Take the entries that follow and return exactly the lines from the one holding "de 9h30 à 16h avec accueil du public" through the one holding "de 9h30 à 17h avec accueil du public", both included. Nothing else is needed.

____________

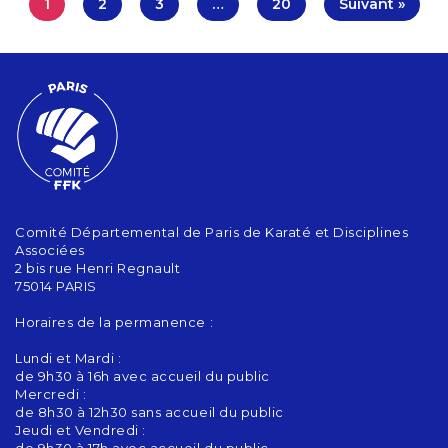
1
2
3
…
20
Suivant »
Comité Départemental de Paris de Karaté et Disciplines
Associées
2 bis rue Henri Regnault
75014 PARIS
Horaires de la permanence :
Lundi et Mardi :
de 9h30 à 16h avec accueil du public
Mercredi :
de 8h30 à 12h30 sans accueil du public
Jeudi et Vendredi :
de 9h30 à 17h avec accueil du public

____________

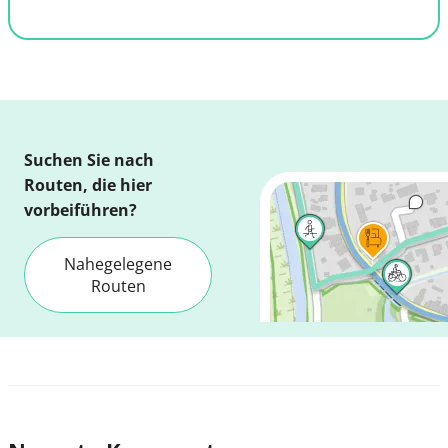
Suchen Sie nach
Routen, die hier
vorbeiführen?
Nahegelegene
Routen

____________

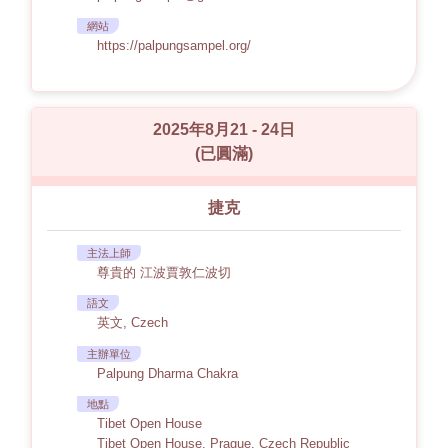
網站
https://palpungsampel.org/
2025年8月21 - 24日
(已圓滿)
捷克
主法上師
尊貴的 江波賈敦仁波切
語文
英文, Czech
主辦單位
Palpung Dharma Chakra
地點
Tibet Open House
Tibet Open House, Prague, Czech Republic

____________

Exercise result -
de 9h30 à 16h avec accueil du public
Mercredi :
de 8h30 à 12h30 sans accueil du public
Jeudi et Vendredi :
de 9h30 à 17h avec accueil du public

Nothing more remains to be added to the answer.